Post to your blog on a regular basis: Seems okay, maybe notify when you won't be posting. we can't all be regular but we can all be consistent
Visit and post on other blogs: yep
Respect blog etiquette: this is RECURSIVE. how about respecting existing netiquette when interacting with others online. this line is pretty extraneous
Attempt to be entertaining, interesting, and/or relevant: NO. I don't like this. Why? If people aren't any of these things, then people just won't read them. It's not my JOB to be interesting and especially not to be entertaining, as I see it. Relevant, maybe. I think this crosses the
line of etiquette and goes into the "what makes a good blog" discussion which should be someplace else entirely.
Promote Free Expression:
Do not restrict access to your blog by specific individuals or groups: but is not having comments at all okay? what about horrible spammers? can I block spammers? What about hate speech people who make fun of me because of my sexual orientation?
Do not self censor by removing posts or comments once they are published: self censor is loaded language, and again, what about removing comments that are hateful, do not contribute or other good reasons? many many ethical bloggers already do this [with a posted caveat that comments may be deleted if they're not in line with the purpose of the site]. Also I notice you don't mention editing, what about editing posts.
Allow and encourage comments on your blog: Again, this is NOT ETHICS, this is "what makes a good blog" and is different. There is nothing ethical or not ethical about commenting features, it's just a choice people make of how to interact with readers. Unless you're claiming that
it's not ethical to interact with readers any other way than with comments, I'd strike this or like to see you defend it better. Personal note: when I had a blog with comments at the DNC I spent as much time reading and writing responses to comments as I did to maintaining my blog. The CMS that I was using was particularly susceptible to comment spam making this duty ten times as hard. I interact with librarian bloggers other places, but I can't both read and write a popular blog.
Strive for Factual Truth:
Never intentionally deceive others: Fine, but sort of a foregone conclusion, don't you think?
Be accountable for what you post: My favorite so far
Be as Transparent as Possible: Reveal you identity as much as possible (name, photo, background info, etc.): NO. there is no reason anyone should feel ethically obligated to
provide a photo. When I had photos more prominent on my web site, people would send me photos of their genitalia in the mail. For women, this is not necessarily a good idea. Again I think you are equating blogging journalists with bloggers. This is a good idea but I think adding photos is over the top.

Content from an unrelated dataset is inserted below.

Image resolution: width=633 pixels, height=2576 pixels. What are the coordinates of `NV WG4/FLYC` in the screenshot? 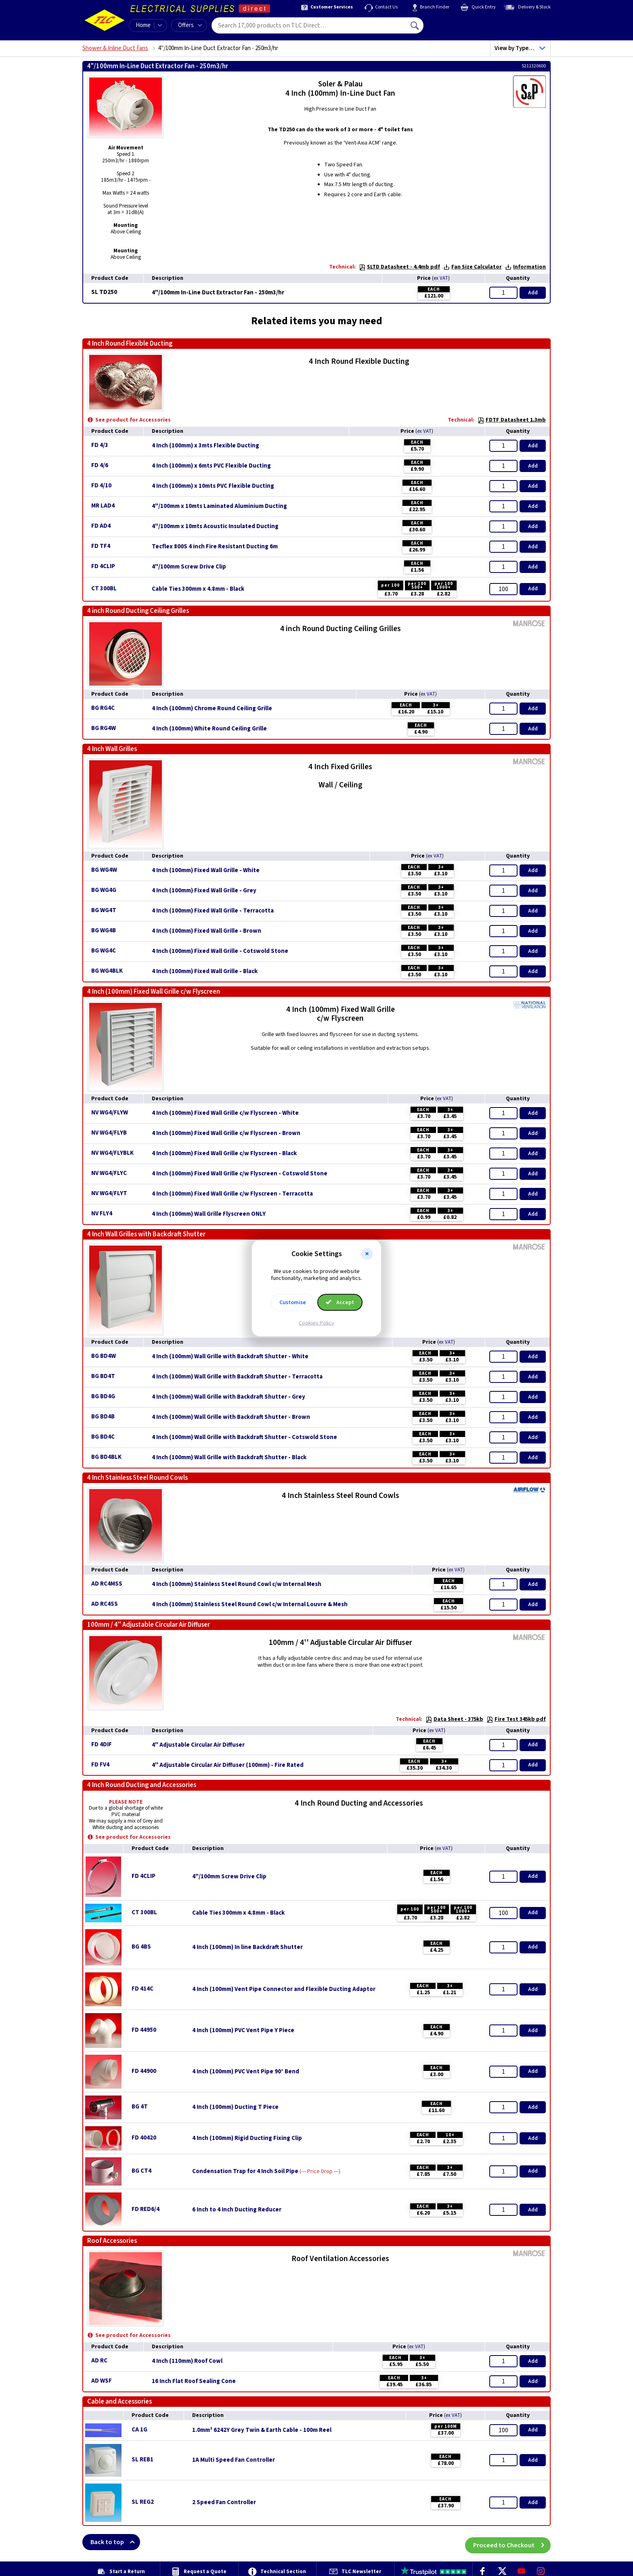 It's located at (109, 1173).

Reveal your personal affiliations and conflicts on interest: Yes
Cite and link to all sources referenced in each post: Eh, I don't see this as particularly necessary. giving a "via" link is seen as good etiquette but a lot of times a post I have is made up of a combination of reading many sources and my own analysis. Also, may sources aren't
linkable [i.e. mine are often print] what then? bibliography? this is nice in spirit, I'd like to see it work better in practice.
Promote the Human Element in Blogging:
Minimize harm to others when posting information: This is totally buddhist and yet not always able to happen. in many ways, I minimize harm by NOT blogging about things that are potentially awkward or embarrasing to others, so what do I do then? not blog because that is the minimal harm? A lot of hard-hitting blogger journalist types can't realisticallydo this at all
Promote community by linking to other blogs and keeping a blogroll: Blogroll seems to me to be a bit of a trendy nouveau term, but maybe I'm just old.
Build relationships by responding to e-mails and comments regularly: As i said, on popular sites, often this is just not possible and, honestly, popular journalists don't do this either. It's a good idea to try to be responsive in some way, but answering comments and/or emails may just not be within the time parameters of what someone has to give for their "non day job" blog. I try to reply to email, I don't have comments because I can't reply to them. You may also want to include IM on this because a LOT more people I know use IM or skype for interaction lately.